You’re probably wondering why I would drive so far for a seemingly simple workshop. The answer is in short that I am exceptionally shy. Talking to strangers is like kryptonite to me, which is really difficult because I love people. I love the stories they tell, the humanity we all share, etc. . . But, meeting people has always been difficult for me.
This workshop was, to me, the silver bullet to my problems. It was the anecdote to a problem that has haunted me for a lot of my life. Shyness seems a little like that at times; like this insurmountable hurdle.
During the course of the workshop Greg made a lot of really great points about technique and what it takes to approach a subject. There were a lot of things that I would take away from that weekend, but the biggest lesson of all would be one I’d learn years later on the island of Japan.
Before I continue I think you should know that I’ve gone back and forth on large format more times than I’d like to count. I owned a Toyo-View camera in college when I was going through my Ansel Adams phase. I owned a Burke and James 8x10” camera when I was going through my Alec Soth/Greg Miller phase. And most recently I owned a Rittreckview when I was going through my “I shouldn’t have sold all my large format gear” phase.
For a long time early resided in the idea that gear was the most important thing to approaching people. To this day I have a hard time accepting that I don’t need anything new to aid me in my pursuits, so I say this to you not as someone who is above this notion, but as someone who is knee deep in it. There's a lot of comfort to be gained in the idea that you can buy something to make something better. It's the pill for everything theory, and I want to think that buying a new camera or having the right “thing” will allow me to photograph people more easily.
I’m cutting to the chase here and I’ll quote Greg loosely to provide you with the biggest takeaway from the workshop. He said, “no one is keeping you from making the photos you want to make but yourself.” That’s right, I drove all that way, from Florida to Philly, and that is what I remember.
It's not the camera. It's not the film. It’s you. Today especially I think that's a really hard thing to come to grips with — I don't want to realize that it's me —I want there to be something I can buy, a class I can take, someone I can emulate. There is in fact not a pill for everything.
For years since this class I’ve carried one of Greg’s business cards with me in my camera bag as a reminder of the lesson I learned. This lesson came full circle and struck me rather abruptly the other day as I was looking through my photos.
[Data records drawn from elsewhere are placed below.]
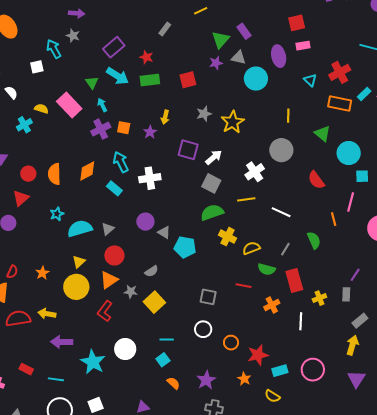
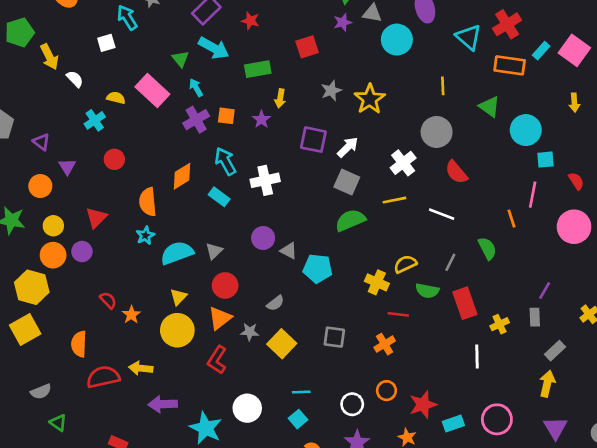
green rectangle: (150, 80) -> (258, 69), moved
cyan triangle: (310, 80) -> (469, 37), size x1.5
red circle: (28, 174) -> (114, 159), moved
orange semicircle: (54, 174) -> (148, 202), moved
red semicircle: (316, 180) -> (456, 172), moved
yellow cross: (228, 237) -> (377, 282), moved
red semicircle: (12, 272) -> (108, 300), moved, turned -64
gray square: (208, 297) -> (334, 337), moved
orange cross: (272, 305) -> (385, 344), moved
white circle: (203, 329) -> (352, 404), moved

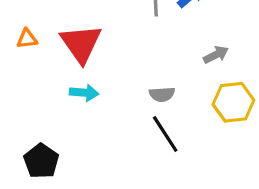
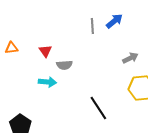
red triangle: (81, 44) -> (45, 51), size x0.5
gray semicircle: (162, 94) -> (64, 65), moved

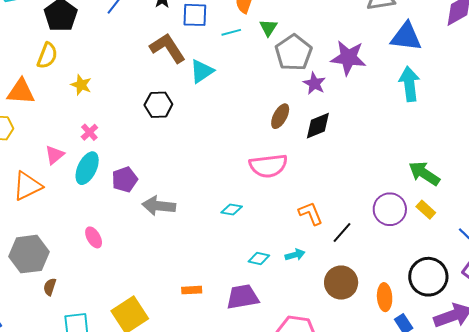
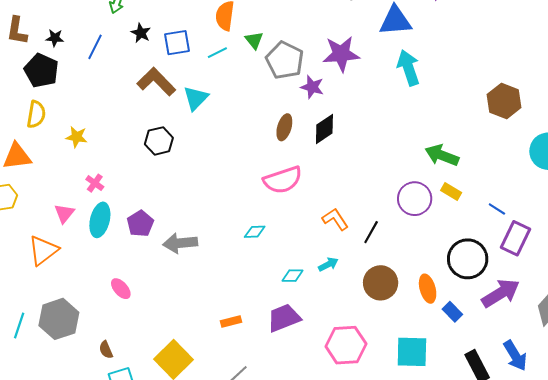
brown semicircle: (50, 287) -> (106, 350), moved, turned -30

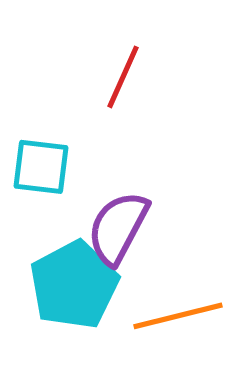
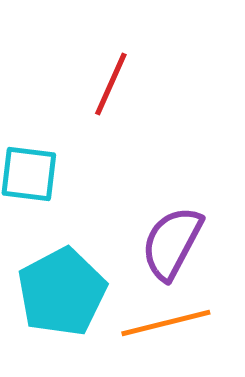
purple semicircle: (118, 228) -> (172, 243), moved

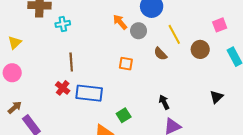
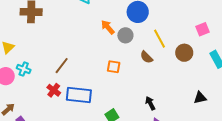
cyan cross: (63, 24) -> (24, 69), moved, turned 32
brown line: (71, 62) -> (62, 66), turned 42
black triangle: (216, 97) -> (200, 98), turned 32

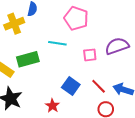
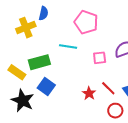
blue square: (71, 86) -> (46, 87), moved
red star: (52, 106) -> (89, 93), moved

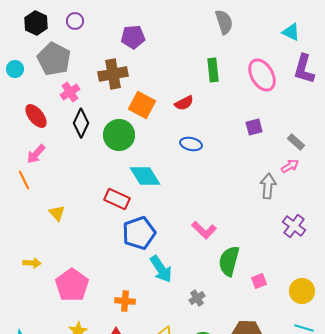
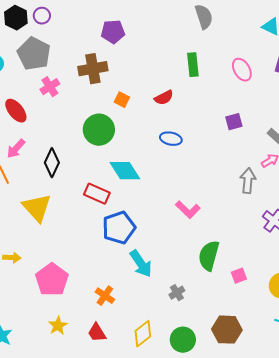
purple circle: (75, 21) -> (42, 16), moved
pink ellipse: (262, 75) -> (242, 70), size x0.7
orange square: (142, 105) -> (122, 100), size x0.6
black diamond: (81, 123) -> (52, 163), moved
yellow triangle: (57, 213) -> (37, 208), size x1.8
pink L-shape: (204, 230) -> (188, 210), moved
orange cross: (125, 301) -> (105, 296), turned 30

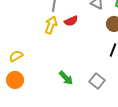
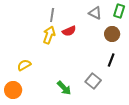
yellow semicircle: (16, 56) -> (24, 65), moved
gray square: (97, 81) -> (93, 81), moved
In my archives I have these two photos. Each of the photos were taken with completely different cameras. One a 4 x 5" field camera and the other a rather simple but seemingly large point-and-shoot.
The two photos differ in method but are in fact the same. They both feature couples posing along the boardwalk in Yokohama Japan. Both of the men are the bad boy type, albeit at different ends of the spectrum, and both of the women have this sort of innocence about them.
Seeing these photos side by side is a reminder that it is in fact not the camera, but me who is keeping myself from the photos I want to make and I hate that a little. For a long time I’ve had a lot of gear in my life that I though was a necessity, but it turns out that it’s not. The truth is that if someone is going to let you take their picture the camera is probably not of concern. “Oh you’re shooting with a Nikon, absolutely, take my picture,” said no one ever. If they know it’s film they also know they’re not going to see it, so for that reason alone I think it’s safe to say that the tools don’t matter.
In defense of the war on formats being waged in my head I think it’s fair to say the following: taking someones photograph is a little like falling in love. There’s this connection with a person, they see you and you see them, and you ask, and there’s this adrenalin. Maybe I am crazy, whatever, but that’s kind of how I feel when I photograph strangers. I think “oh hey you’re awesome or you’re doing this thing, or whatever, and I want to be a part of it.” I’m rambling, but my point is that using large format allows you to suspend the moment, but it doesn’t create it. I think for a lot of people the ability to suspend the moment is essential to the experience of photography.
It took four years of carrying someone else’s business card in my bag, and two photos of my own to realize that it’s not the camera, it’s me. I am the one keeping myself from making the photos I want to make. It’s a hard realization to make, but I hope that it’s one that I grow the most from.